--- WHAT IS NEEDED ---
Down to the last line, reproduce the data that follows, but skip the pictures.
----------
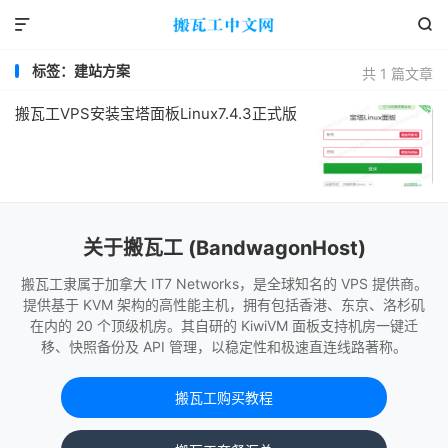


标签：建站方案
共 1 篇文章
搬瓦工VPS安装宝塔面板Linux7.4.3正式版
关于搬瓦工 (BandwagonHost)
搬瓦工隶属于加拿大 IT7 Networks，是全球知名的 VPS 提供商。
提供基于 KVM 架构的高性能主机，拥有包括香港、东京、洛杉矶
在内的 20 个顶级机房。其自研的 KiwiVM 面板支持机房一键迁
移、快照备份及 API 管理，以稳定性和极速直连线路著称。
搬瓦工购买教程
----------
--- YOUR SOLUTION ---


标签：建站方案
共 1 篇文章
搬瓦工VPS安装宝塔面板Linux7.4.3正式版
关于搬瓦工 (BandwagonHost)
搬瓦工隶属于加拿大 IT7 Networks，是全球知名的 VPS 提供商。
提供基于 KVM 架构的高性能主机，拥有包括香港、东京、洛杉矶
在内的 20 个顶级机房。其自研的 KiwiVM 面板支持机房一键迁
移、快照备份及 API 管理，以稳定性和极速直连线路著称。
搬瓦工购买教程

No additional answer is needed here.